By Jonathon Van Maren

The father stated that his daughter’s ‘capacity to consent to [assisted suicide] is impacted by mental illness’ and that she had likely been ‘unduly influenced by a third party.’

Last year, I noted in First Things that of all the perverse lies told by proponents of euthanasia, one of the worst is their claim that it reduces suffering in society. The precise opposite is true. We have seen this in Canada time and again; heartbroken relatives reaching out to the media to explain how the assisted suicide of a loved one has left them destroyed. Each person who dies at the end of a doctor’s needle leaves loved ones behind; many of them are deeply traumatized by the experience. 

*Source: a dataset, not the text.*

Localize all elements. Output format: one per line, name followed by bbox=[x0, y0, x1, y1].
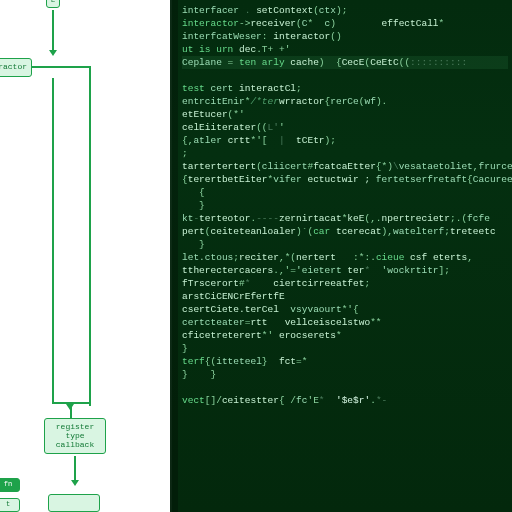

Gary Hertgers of British Columbia found out that his sister, Wilma, had died by lethal injection when her building manager called him to inform him that the coroner had just left her apartment. A doctor told the Globe and Mail that he still has nightmares about his father’s euthanasia death, which the family opposed. Two sisters in B.C. found out that their mother had died through euthanasia by text message. Another mother whose troubled son was approved for euthanasia only managed to have that approval rescinded by launching a media campaign. 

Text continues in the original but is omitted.